Welcome to the blog of the Tasmanian branch of the Children's Book Council of Australia!

Friday 17 July 2020

Connections

This week, Emma Nuttall explores the power of story to connect readers in numerous ways. This post is sure to help readers make their own connections to particular shared moments and texts.

We read for pleasure. To gain knowledge. To seek out a deeper sense of self. To understand the world around us. I wonder if we also read stories as a means of connecting with others?

In the classroom setting, we talk about making connections as a comprehension strategy. We talk about connecting our own lives and experiences to texts; connecting texts to other texts; and connecting the text with the world around us.  We use connection as a tool for engaging with the text and deepening our understanding of what we are reading.

But do we fully appreciate the power of stories to connect with others? To build and deepen relationships?

A carefully chosen class novel has the power to bring the group together. Reading Hatchet by Gary Paulsen during the learning at home period, forged a bond within the dispersed class group. The bond grew out of the shared understanding of the lead character’s turmoil. The group quickly became empathetic to his plight and lived his experiences together as one, despite the distance between us. The process, the story and their mutuality strengthened the bond of the group and deepened the children’s understanding of the text. Connections were realised.

My adult book group is a group bonded by shared experiences of motherhood and friendship. Discussions occur throughout the reading process, each of us itching to determine where the friend is in the book, eager to discuss, to share, to connect with our own lives and experiences. In doing so, we are also deepening our friendship through the shared experience. Deeper connections are established.

Bedtime reading rituals strengthen and deepen the parent-child bond. My recollections of Jack and the Beanstalk repeatedly told to my much younger self when I needed it most, even now bring about a sense of calm. I now turn to stories with my own children. The shared experience that bonds, that calms, that takes us to a place of contentedness and togetherness. Connections are born.

And what of the as-yet-untold story? The made-up story, created together? On a class walk a class group were challenged to make up stories, using their surroundings as inspiration, to share with their younger buddy during the walk.

“What was the purpose of that task?” we discussed on return to school.

The initial discussion was around the power of drawing on our surroundings as a creative writing technique.

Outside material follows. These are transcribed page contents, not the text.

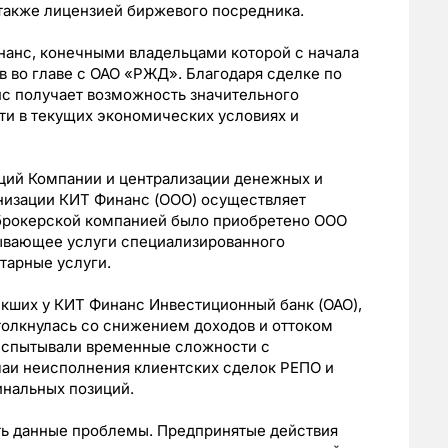
 также лицензией биржевого посредника.
нанс, конечными владельцами которой с начала
в во главе с ОАО «РЖД». Благодаря сделке по
с получает возможность значительного
и в текущих экономических условиях и
ций Компании и централизации денежных и
анизации КИТ Финанс (ООО) осуществляет
 брокерской компанией было приобретено ООО
ывающее услуги специализированного
итарные услуги.
никших у КИТ Финанс Инвестиционный банк (ОАО),
толкнулась со снижением доходов и оттоком
испытывали временные сложности с
аи неисполнения клиентских сделок РЕПО и
нальных позиций.
ть данные проблемы. Предпринятые действия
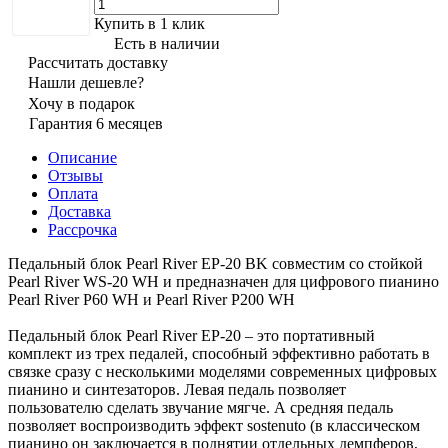
Купить в 1 клик
Есть в наличии
Рассчитать доставку
Нашли дешевле?
Хочу в подарок
Гарантия 6 месяцев
Описание
Отзывы
Оплата
Доставка
Рассрочка
Педальный блок Pearl River EP-20 BK совместим со стойкой
Pearl River WS-20 WH и предназначен для цифрового пианино
Pearl River P60 WH и Pearl River P200 WH
Педальный блок Pearl River EP-20 – это портативный
комплект из трех педалей, способный эффективно работать в
связке сразу с несколькими моделями современных цифровых
пианино и синтезаторов. Левая педаль позволяет
пользователю сделать звучание мягче. А средняя педаль
позволяет воспроизводить эффект sostenuto (в классическом
пианино он заключается в поднятии отдельных демпферов,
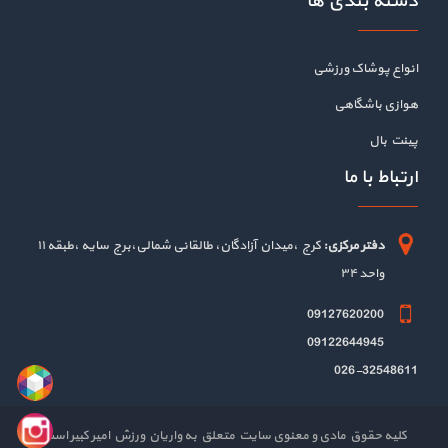
دسته بندی ها
انواع پوشاک ورزشی
هوازی باشگاهی
پینت بال
ارتباط با ما
دفتر مرکزی:
کرج ،میدان آزادگان، طالقانی شمالی،برج سایه ،طبقه ۱۱
واحد ۳۴
09127620200
09122644945
026-32548611
کلیه حقوق مادی و معنوی سایت متعلق به واریان ورزش امیر کبیر است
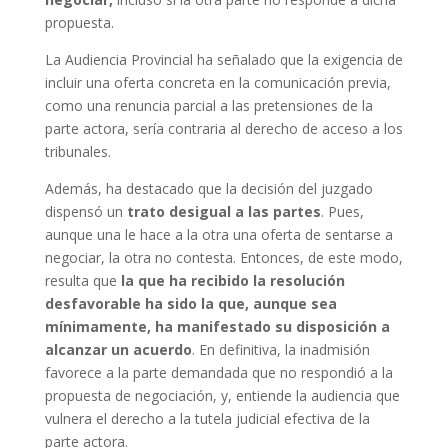
propuesta.
La Audiencia Provincial ha señalado que la exigencia de
incluir una oferta concreta en la comunicación previa,
como una renuncia parcial a las pretensiones de la
parte actora, sería contraria al derecho de acceso a los
tribunales.
Además, ha destacado que la decisión del juzgado
dispensó un
trato desigual a las partes
. Pues,
aunque una le hace a la otra una oferta de sentarse a
negociar, la otra no contesta. Entonces, de este modo,
resulta que
la que ha recibido la resolución
desfavorable ha sido la que, aunque sea
mínimamente, ha manifestado su disposición a
alcanzar un acuerdo
. En definitiva, la inadmisión
favorece a la parte demandada que no respondió a la
propuesta de negociación, y, entiende la audiencia que
vulnera el derecho a la tutela judicial efectiva de la
parte actora.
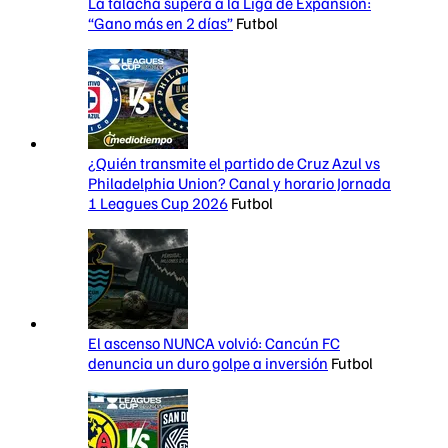
La talacha supera a la Liga de Expansión:
“Gano más en 2 días”
Futbol
¿Quién transmite el partido de Cruz Azul vs
Philadelphia Union? Canal y horario Jornada
1 Leagues Cup 2026
Futbol
El ascenso NUNCA volvió: Cancún FC
denuncia un duro golpe a inversión
Futbol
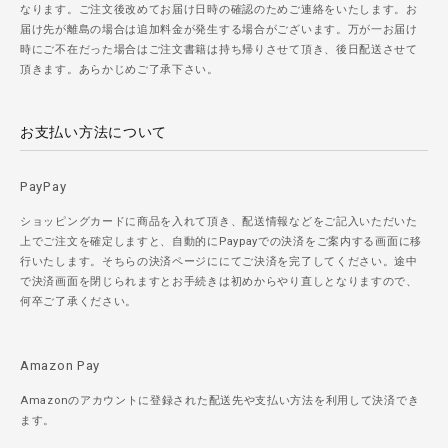
なります。ご注文後改めてお届け日時の確認のためご連絡をいたします。お
届け先が離島の場合は追加料金が発生する場合がございます。万が一お届け
時にご不在だった場合はご注文書籍は持ち帰りさせて頂き、後日配送させて
頂きます。あらかじめご了承下さい。
お支払い方法について
PayPay
ショッピングカードに商品を入れて頂き、配送情報などをご記入いただいた
上でご注文を確定しますと、自動的にPaypayでの決済をご案内する画面に移
行いたします。そちらの決済ページににてご決済を完了してください。途中
で決済画面を閉じられますとお手続きは初めからやり直しとなりますので、
何卒ご了承ください。
Amazon Pay
Amazonのアカウントに登録された配送先や支払い方法を利用して決済でき
ます。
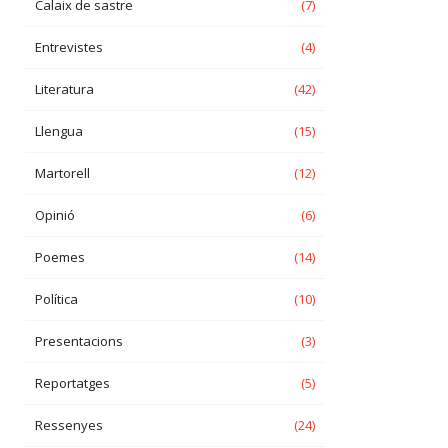
Calaix de sastre
(7)
Entrevistes
(4)
Literatura
(42)
Llengua
(15)
Martorell
(12)
Opinió
(6)
Poemes
(14)
Política
(10)
Presentacions
(3)
Reportatges
(5)
Ressenyes
(24)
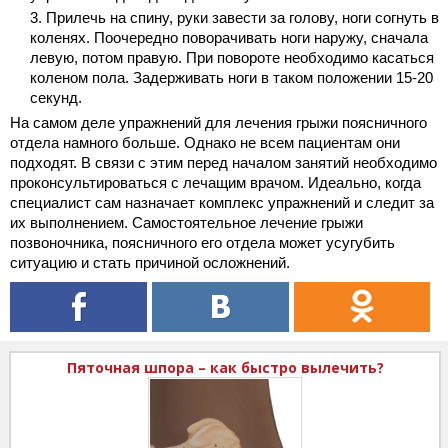
Прилечь на спину, руки завести за голову, ноги согнуть в
коленях. Поочередно поворачивать ноги наружу, сначала
левую, потом правую. При повороте необходимо касаться
коленом пола. Задерживать ноги в таком положении 15-20
секунд.
На самом деле упражнений для лечения грыжи поясничного
отдела намного больше. Однако не всем пациентам они
подходят. В связи с этим перед началом занятий необходимо
проконсультироваться с лечащим врачом. Идеально, когда
специалист сам назначает комплекс упражнений и следит за
их выполнением. Самостоятельное лечение грыжи
позвоночника, поясничного его отдела может усугубить
ситуацию и стать причиной осложнений.
Пяточная шпора – как быстро вылечить?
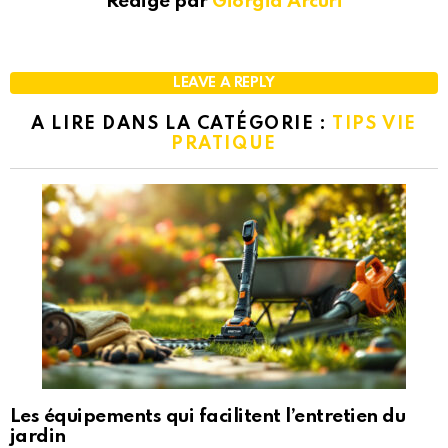
Rédigé par
Giorgia Arcuri
LEAVE A REPLY
A LIRE DANS LA CATÉGORIE :
TIPS VIE
PRATIQUE
Les équipements qui facilitent l’entretien du
jardin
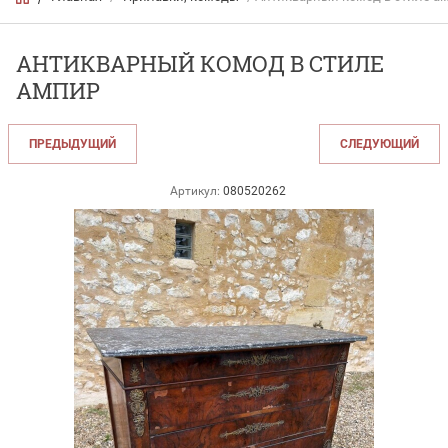
АНТИКВАРНЫЙ КОМОД В СТИЛЕ
АМПИР
ПРЕДЫДУЩИЙ
СЛЕДУЮЩИЙ
Артикул:
080520262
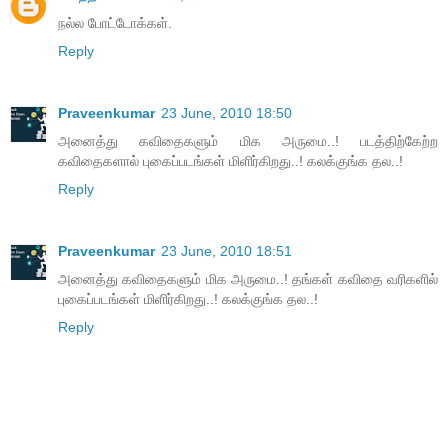
நல்ல போட்டோக்கள்.
Reply
Praveenkumar
23 June, 2010 18:50
அனைத்து கவிதைகளும் மிக அருமை..! படத்திற்கேற்ற
கவிதைகளால் புகைப்படங்கள் மிளிர்கிறது..! கலக்குங்க தல..!
Reply
Praveenkumar
23 June, 2010 18:51
அனைத்து கவிதைகளும் மிக அருமை..! தங்கள் கவிதை வரிகளில்
புகைப்படங்கள் மிளிர்கிறது..! கலக்குங்க தல..!
Reply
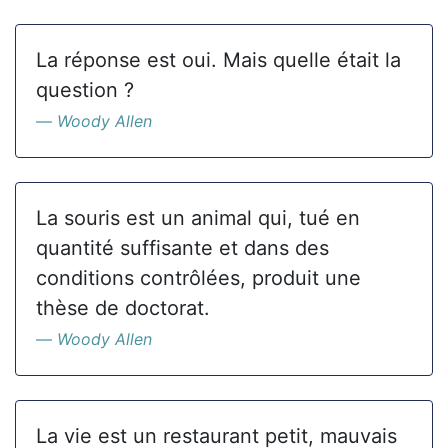
La réponse est oui. Mais quelle était la
question ?
Woody Allen
La souris est un animal qui, tué en
quantité suffisante et dans des
conditions contrôlées, produit une
thèse de doctorat.
Woody Allen
La vie est un restaurant petit, mauvais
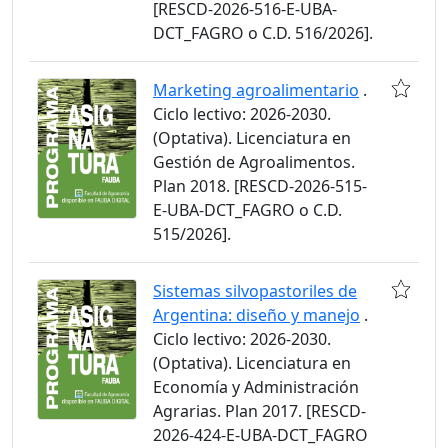
[RESCD-2026-516-E-UBA-
DCT_FAGRO o C.D. 516/2026].
Marketing agroalimentario
.
Ciclo lectivo: 2026-2030.
(Optativa). Licenciatura en
Gestión de Agroalimentos.
Plan 2018. [RESCD-2026-515-
E-UBA-DCT_FAGRO o C.D.
515/2026].
Sistemas silvopastoriles de
Argentina: diseño y manejo
.
Ciclo lectivo: 2026-2030.
(Optativa). Licenciatura en
Economía y Administración
Agrarias. Plan 2017. [RESCD-
2026-424-E-UBA-DCT_FAGRO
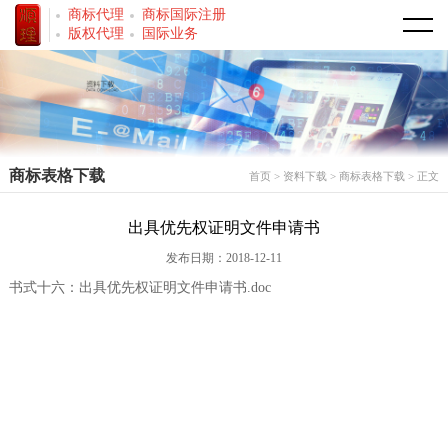
商标代理
商标国际注册
首页
版权代理
国际业务
走进我们
公司简介
商标事务
商标表格下载
首页
>
资料下载
>
商标表格下载
> 正文
荣誉资质
商标注册
著作权事务
出具优先权证明文件申请书
专业代理人
商标转让
著作权登记
服务范围
发布日期：2018-12-11
商标和服务分类
软件著作权
商标代理
新闻中心
书式十六：出具优先权证明文件申请书.doc
法律法规
著作权转让
专利代理
资料下载
法律法规
版权登记
商标表格下载
国际业务
专利表格下载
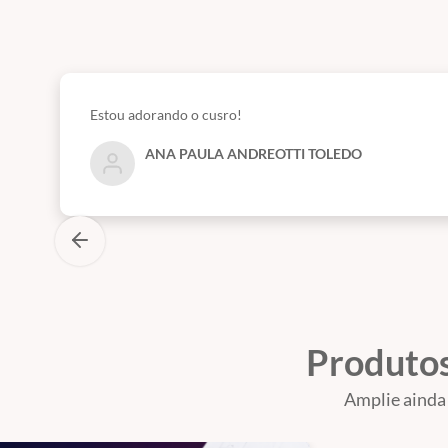
Estou adorando o cusro!
ANA PAULA ANDREOTTI TOLEDO
Produtos
Amplie ainda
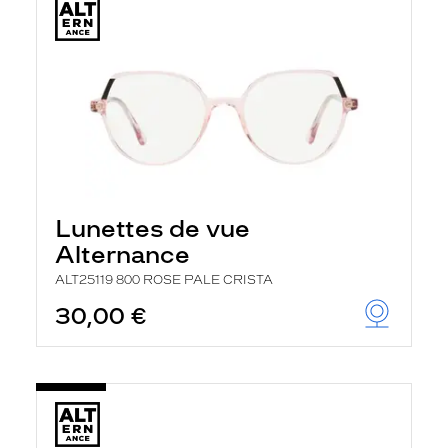
Lunettes de vue
Alternance
ALT25119 800 ROSE PALE CRISTA
30,00 €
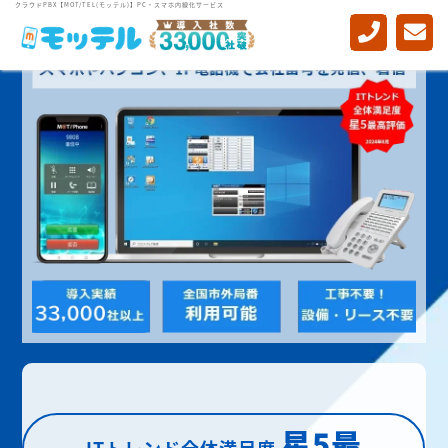
クラウドPBX【MOT/TEL(モッテル)】PC・スマホ内線化サービス
星5最
ITトレンド全体満足度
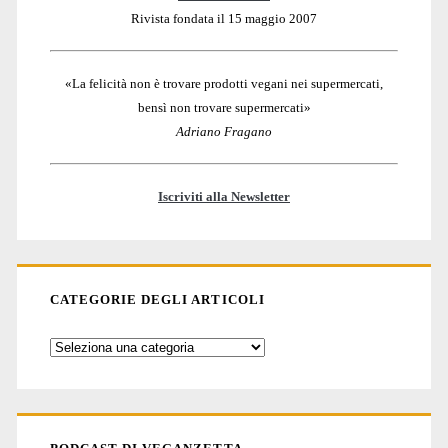
Rivista fondata il 15 maggio 2007
«La felicità non è trovare prodotti vegani nei supermercati,
bensì non trovare supermercati»
Adriano Fragano
Iscriviti alla Newsletter
CATEGORIE DEGLI ARTICOLI
Categorie
degli
articoli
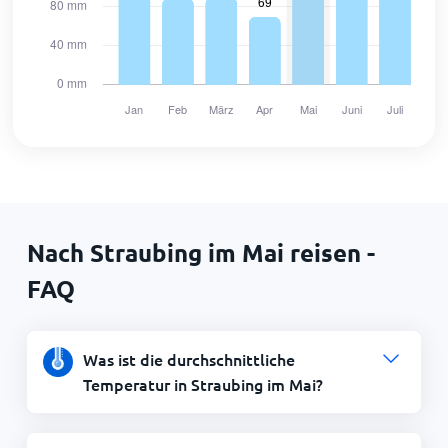
Nach Straubing im Mai reisen -
FAQ
Was ist die durchschnittliche
Temperatur in Straubing im Mai?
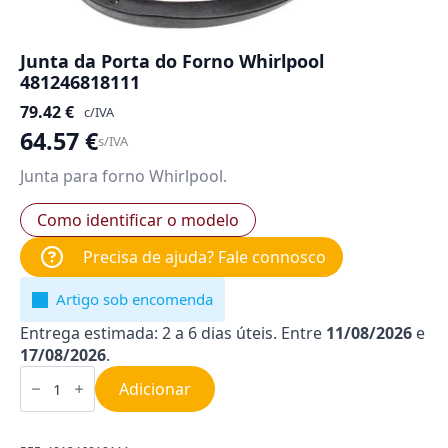
Junta da Porta do Forno Whirlpool
481246818111
79.42
€
c/IVA
64.57
€
s/IVA
Junta para forno Whirlpool.
Como identificar o modelo
Precisa de ajuda? Fale connosco
Artigo sob encomenda
Entrega estimada: 2 a 6 dias úteis. Entre
11/08/2026
e
17/08/2026
.
Quantidade
de
Adicionar
Junta
da
Porta
do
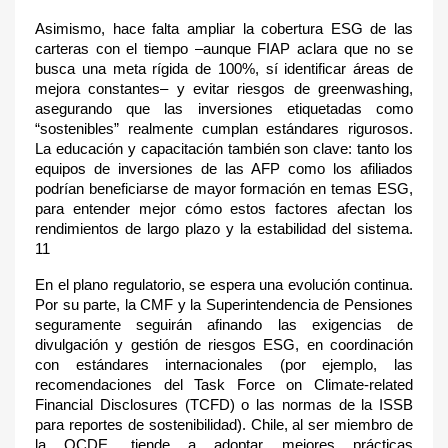
Asimismo, hace falta ampliar la cobertura ESG de las
carteras con el tiempo –aunque FIAP aclara que no se
busca una meta rígida de 100%, sí identificar áreas de
mejora constantes– y evitar riesgos de greenwashing,
asegurando que las inversiones etiquetadas como
“sostenibles” realmente cumplan estándares rigurosos.
La educación y capacitación también son clave: tanto los
equipos de inversiones de las AFP como los afiliados
podrían beneficiarse de mayor formación en temas ESG,
para entender mejor cómo estos factores afectan los
rendimientos de largo plazo y la estabilidad del sistema.
11
En el plano regulatorio, se espera una evolución continua.
Por su parte, la CMF y la Superintendencia de Pensiones
seguramente seguirán afinando las exigencias de
divulgación y gestión de riesgos ESG, en coordinación
con estándares internacionales (por ejemplo, las
recomendaciones del Task Force on Climate-related
Financial Disclosures (TCFD) o las normas de la ISSB
para reportes de sostenibilidad). Chile, al ser miembro de
la OCDE, tiende a adoptar mejores prácticas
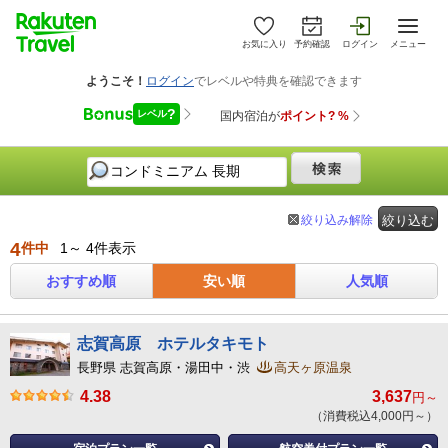
お気に入り
予約確認
ログイン
メニュー
絞り込み解除
絞り込む
4
件中
1～ 4件表示
おすすめ順
安い順
人気順
志賀高原 ホテルタキモト
長野県 志賀高原・湯田中・渋
高天ヶ原温泉
4.38
3,637
円～
（消費税込4,000円～）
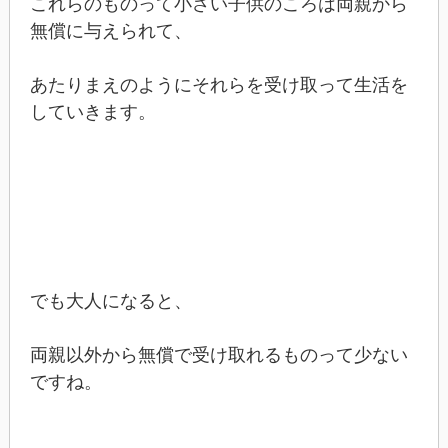
これらのものって小さい子供のころは両親から
無償に与えられて、
あたりまえのようにそれらを受け取って生活を
していきます。
でも大人になると、
両親以外から無償で受け取れるものって少ない
ですね。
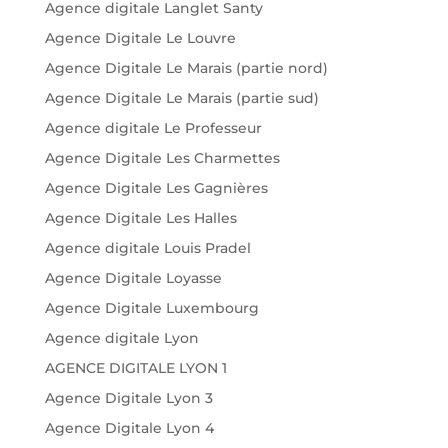
Agence digitale Langlet Santy
Agence Digitale Le Louvre
Agence Digitale Le Marais (partie nord)
Agence Digitale Le Marais (partie sud)
Agence digitale Le Professeur
Agence Digitale Les Charmettes
Agence Digitale Les Gagnières
Agence Digitale Les Halles
Agence digitale Louis Pradel
Agence Digitale Loyasse
Agence Digitale Luxembourg
Agence digitale Lyon
AGENCE DIGITALE LYON 1
Agence Digitale Lyon 3
Agence Digitale Lyon 4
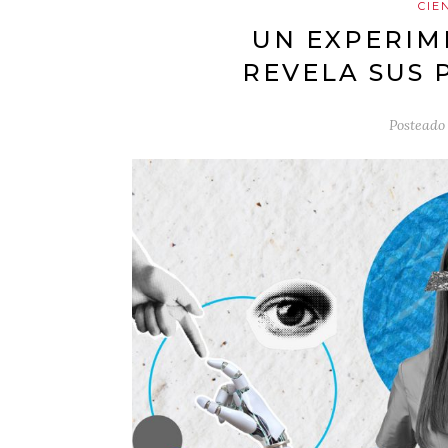
CIE
UN EXPERIM
REVELA SUS 
Posteado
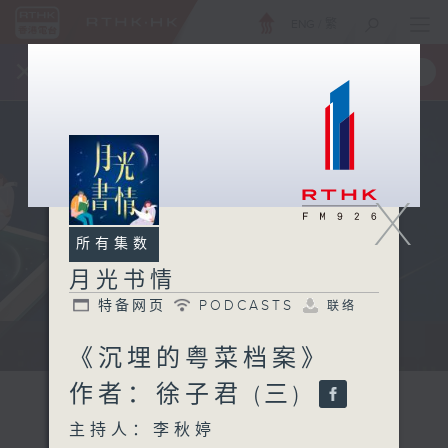
ENG
/
繁
×
全新 RTHK On The Go
取得
一手掌握 RTHK 电台、电视节目
X
所有集数
月光书情
特备网页
PODCASTS
联络
...
《沉埋的粤菜档案》
作者：徐子君 (三)
主持人：李秋婷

One voice piped up, “To help us to build a relationship with our buddies.”

Next time you curl up to read your favourite story, consider the powerful connections you will make in sharing it.

Emma Nuttall
Teacher, Literacy Coach, Avid Reader and Parent of readers

Editor's note: Can you think of a book that has helped a child make a special connection? Please share as a comment.

1 comment:

  1. I want to go home! by Gordon Korman. Read aloud to a grade 5/6 who could be a bit challenging in their library period. This book created a strong bond between the students and me (the teacher librarian). I think they could see a bit/lot of the Counsellor Chip in my dealings with them, and that I couldn't help laughing out loud about Rudy's behaviour, let us see each other in a different light.